* **Task objective**: In the entries below, find the line with "交通枢纽消防刚需：舜凯守护码头/国道安全" and print exactly every line from there up to and including the line with "proibição nela contida, bem como sobre a", with no other lines.

Data extract section start

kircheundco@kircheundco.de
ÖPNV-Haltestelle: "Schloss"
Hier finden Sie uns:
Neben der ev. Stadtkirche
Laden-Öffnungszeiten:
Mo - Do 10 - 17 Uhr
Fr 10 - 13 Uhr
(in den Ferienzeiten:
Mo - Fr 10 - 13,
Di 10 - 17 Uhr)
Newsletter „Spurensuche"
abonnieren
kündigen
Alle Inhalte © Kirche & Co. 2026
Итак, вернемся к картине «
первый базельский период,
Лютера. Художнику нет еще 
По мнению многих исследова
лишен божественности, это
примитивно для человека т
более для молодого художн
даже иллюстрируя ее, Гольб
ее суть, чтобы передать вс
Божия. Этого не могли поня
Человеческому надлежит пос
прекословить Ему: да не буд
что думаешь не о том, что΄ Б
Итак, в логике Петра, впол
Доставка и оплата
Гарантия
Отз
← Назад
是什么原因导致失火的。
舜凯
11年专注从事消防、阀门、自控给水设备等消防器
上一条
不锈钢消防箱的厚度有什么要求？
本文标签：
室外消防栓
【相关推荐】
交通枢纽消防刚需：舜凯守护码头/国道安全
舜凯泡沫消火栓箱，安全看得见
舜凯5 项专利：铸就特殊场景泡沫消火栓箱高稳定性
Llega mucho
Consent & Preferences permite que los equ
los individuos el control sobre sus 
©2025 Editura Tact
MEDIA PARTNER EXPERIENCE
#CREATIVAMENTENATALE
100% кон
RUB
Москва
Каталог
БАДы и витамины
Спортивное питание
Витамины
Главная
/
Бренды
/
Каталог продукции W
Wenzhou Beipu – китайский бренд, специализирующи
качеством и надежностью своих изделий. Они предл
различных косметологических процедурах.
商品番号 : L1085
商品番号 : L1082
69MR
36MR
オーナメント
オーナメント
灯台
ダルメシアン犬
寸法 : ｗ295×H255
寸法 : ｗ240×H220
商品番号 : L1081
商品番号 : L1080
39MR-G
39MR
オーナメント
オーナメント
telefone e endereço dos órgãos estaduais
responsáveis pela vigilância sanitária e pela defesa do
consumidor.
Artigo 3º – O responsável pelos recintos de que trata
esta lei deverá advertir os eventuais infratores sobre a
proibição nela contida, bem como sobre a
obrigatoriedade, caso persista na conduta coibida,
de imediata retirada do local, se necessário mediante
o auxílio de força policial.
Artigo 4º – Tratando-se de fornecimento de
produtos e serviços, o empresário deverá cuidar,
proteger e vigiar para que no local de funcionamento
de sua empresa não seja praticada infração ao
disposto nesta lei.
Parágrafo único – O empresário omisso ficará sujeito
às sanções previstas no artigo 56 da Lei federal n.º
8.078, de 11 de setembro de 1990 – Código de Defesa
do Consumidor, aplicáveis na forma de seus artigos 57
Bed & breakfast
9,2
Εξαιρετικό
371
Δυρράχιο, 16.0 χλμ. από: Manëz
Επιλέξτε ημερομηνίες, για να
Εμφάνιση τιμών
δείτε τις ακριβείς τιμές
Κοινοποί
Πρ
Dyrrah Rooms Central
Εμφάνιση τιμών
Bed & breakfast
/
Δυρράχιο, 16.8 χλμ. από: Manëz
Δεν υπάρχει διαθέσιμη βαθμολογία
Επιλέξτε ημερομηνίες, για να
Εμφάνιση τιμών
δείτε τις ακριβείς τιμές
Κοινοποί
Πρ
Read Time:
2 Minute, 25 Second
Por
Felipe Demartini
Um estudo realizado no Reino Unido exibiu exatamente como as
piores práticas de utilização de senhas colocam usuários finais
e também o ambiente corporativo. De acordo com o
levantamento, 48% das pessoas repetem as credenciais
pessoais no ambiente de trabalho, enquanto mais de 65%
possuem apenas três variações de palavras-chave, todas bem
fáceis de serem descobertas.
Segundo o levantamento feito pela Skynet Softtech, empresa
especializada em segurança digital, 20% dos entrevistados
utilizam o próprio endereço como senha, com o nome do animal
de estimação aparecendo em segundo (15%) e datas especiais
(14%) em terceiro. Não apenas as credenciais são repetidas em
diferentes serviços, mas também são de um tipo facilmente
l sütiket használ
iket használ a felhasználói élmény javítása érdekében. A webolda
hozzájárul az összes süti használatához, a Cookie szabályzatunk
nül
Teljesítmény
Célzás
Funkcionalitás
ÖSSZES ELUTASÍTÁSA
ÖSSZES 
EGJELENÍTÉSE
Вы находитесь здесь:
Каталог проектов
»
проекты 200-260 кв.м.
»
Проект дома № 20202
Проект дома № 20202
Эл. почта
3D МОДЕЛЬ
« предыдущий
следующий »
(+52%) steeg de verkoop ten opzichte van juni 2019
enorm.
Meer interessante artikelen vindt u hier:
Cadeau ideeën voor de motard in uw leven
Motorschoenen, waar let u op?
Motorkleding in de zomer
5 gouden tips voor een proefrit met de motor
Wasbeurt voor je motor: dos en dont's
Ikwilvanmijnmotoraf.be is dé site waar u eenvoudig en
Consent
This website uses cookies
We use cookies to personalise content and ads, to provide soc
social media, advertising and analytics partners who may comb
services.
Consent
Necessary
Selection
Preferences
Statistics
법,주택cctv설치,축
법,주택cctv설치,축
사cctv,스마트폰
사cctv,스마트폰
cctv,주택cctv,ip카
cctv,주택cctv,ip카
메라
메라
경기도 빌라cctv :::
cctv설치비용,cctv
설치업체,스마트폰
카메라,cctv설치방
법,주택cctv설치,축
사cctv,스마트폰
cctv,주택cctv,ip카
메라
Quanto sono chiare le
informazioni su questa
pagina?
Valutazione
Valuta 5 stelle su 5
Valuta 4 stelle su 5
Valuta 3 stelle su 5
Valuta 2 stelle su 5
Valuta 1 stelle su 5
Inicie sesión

Data extract section end

* **Response area**:
交通枢纽消防刚需：舜凯守护码头/国道安全
舜凯泡沫消火栓箱，安全看得见
舜凯5 项专利：铸就特殊场景泡沫消火栓箱高稳定性
Llega mucho
Consent & Preferences permite que los equ
los individuos el control sobre sus 
©2025 Editura Tact
MEDIA PARTNER EXPERIENCE
#CREATIVAMENTENATALE
100% кон
RUB
Москва
Каталог
БАДы и витамины
Спортивное питание
Витамины
Главная
/
Бренды
/
Каталог продукции W
Wenzhou Beipu – китайский бренд, специализирующи
качеством и надежностью своих изделий. Они предл
различных косметологических процедурах.
商品番号 : L1085
商品番号 : L1082
69MR
36MR
オーナメント
オーナメント
灯台
ダルメシアン犬
寸法 : ｗ295×H255
寸法 : ｗ240×H220
商品番号 : L1081
商品番号 : L1080
39MR-G
39MR
オーナメント
オーナメント
telefone e endereço dos órgãos estaduais
responsáveis pela vigilância sanitária e pela defesa do
consumidor.
Artigo 3º – O responsável pelos recintos de que trata
esta lei deverá advertir os eventuais infratores sobre a
proibição nela contida, bem como sobre a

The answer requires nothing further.